Ad un tratto, Sir Barnum, si alzò di scatto dalla poltrona, riprendendosi
dallo stato di torpore in cui era caduto e, rivolgendosi ai ragazzi, disse: “E’
arrivata per me l’ora di augurarvi la buonanotte. Mi raccomando, è tardi
anche per voi, non dilungatevi troppo.”
“D’accordo nonno, non ti preoccupare, finiremo la partita domani. Buon
riposo” disse Charles.
“Buonanotte Sir Barnum e grazie come sempre dell’ospitalità” salutarono
i ragazzi.
Sir Barnum, \sorrise per accomiatarsi e riprese il cammino verso la porta.

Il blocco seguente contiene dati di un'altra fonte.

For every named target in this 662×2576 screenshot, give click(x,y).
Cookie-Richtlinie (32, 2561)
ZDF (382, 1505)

Mentre stava per uscire dalla stanza, si fermò di scatto come se avesse
finalmente messo a fuoco quel particolare che non gli quadrava fin
dall’inizio. Alzò lo sguardo verso il quadro.

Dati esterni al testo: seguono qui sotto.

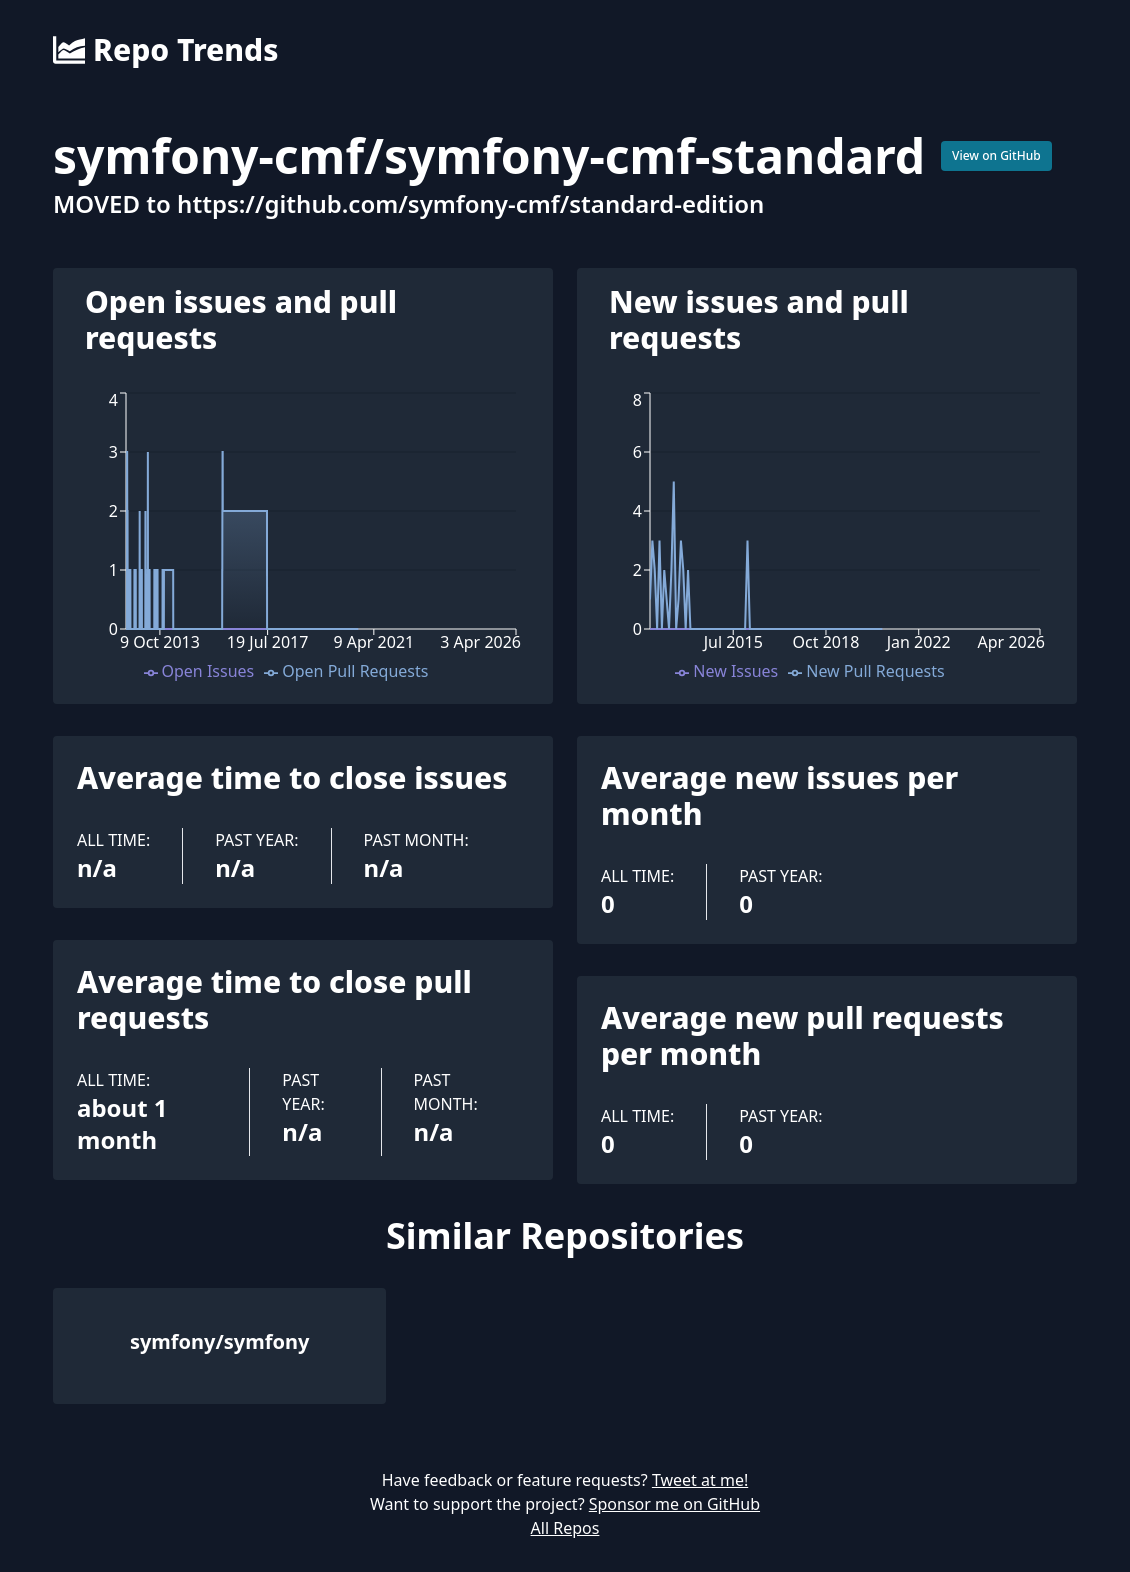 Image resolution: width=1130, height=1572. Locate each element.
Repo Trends (165, 50)
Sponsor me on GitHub (674, 1504)
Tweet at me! (700, 1480)
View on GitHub (996, 155)
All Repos (565, 1528) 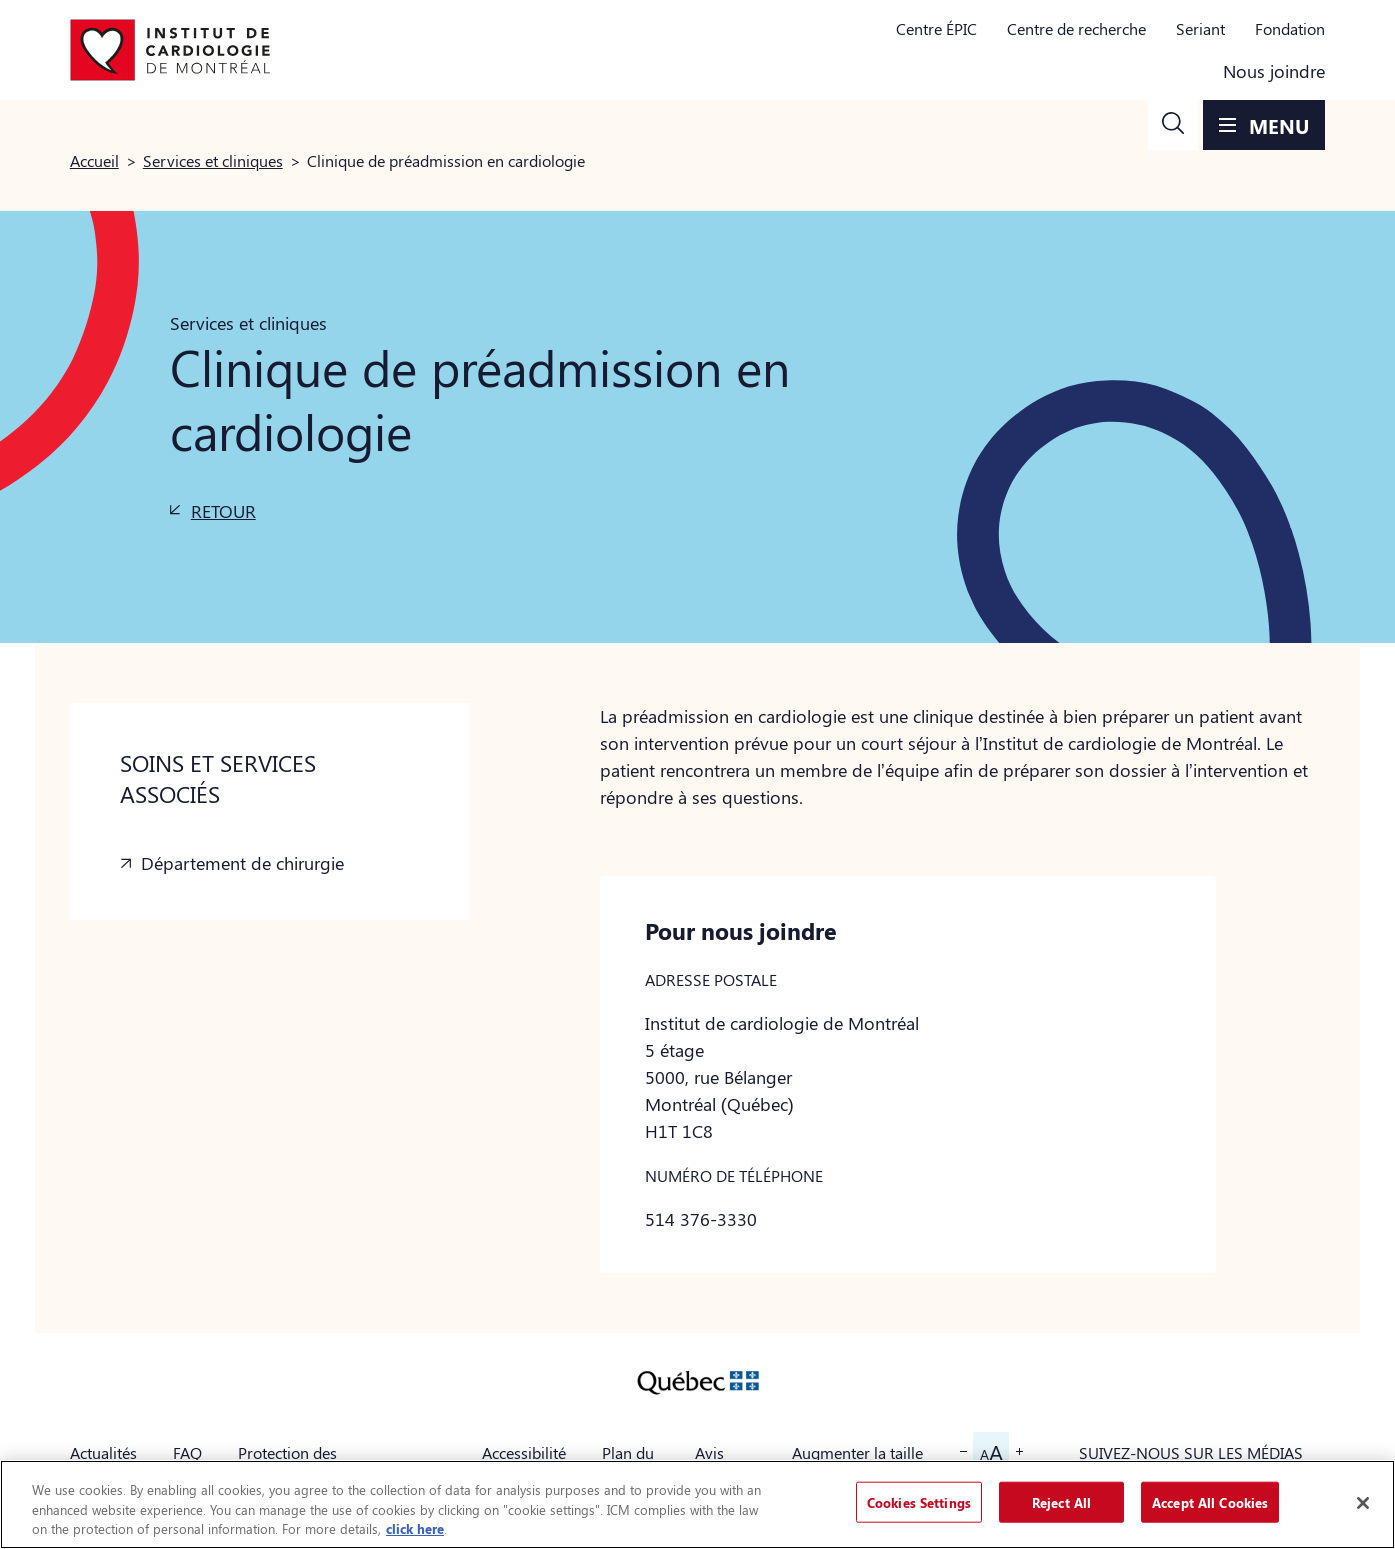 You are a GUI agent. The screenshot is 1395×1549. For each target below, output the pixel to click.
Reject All (1061, 1501)
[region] (697, 1504)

I ragazzi furono scossi da un fremito. Che si fosse accorto di qualcosa?
“Devo essere davvero molto stanco. Avrei giurato che le medaglie
appuntate sul petto del mio illustre antenato, fossero cinque e non
quattro!”.
I ragazzi rimasero immobili e in silenzio.
Poi il nonno, scrollò le spalle, distolse lo sguardo ormai distratto dal
quadro e aprendo definitivamente la porta, uscì dicendo: “…bha, la mia
memoria non è più quella di un tempo… Ancora buonanotte ragazzi”.
Quando sentirono i passi del nonno allontanarsi nel corridoio, i ragazzi,
che avevano trattenuto il fiato fino a quel momento, si guardarono
complici e scoppiarono insieme in una fragorosa risata.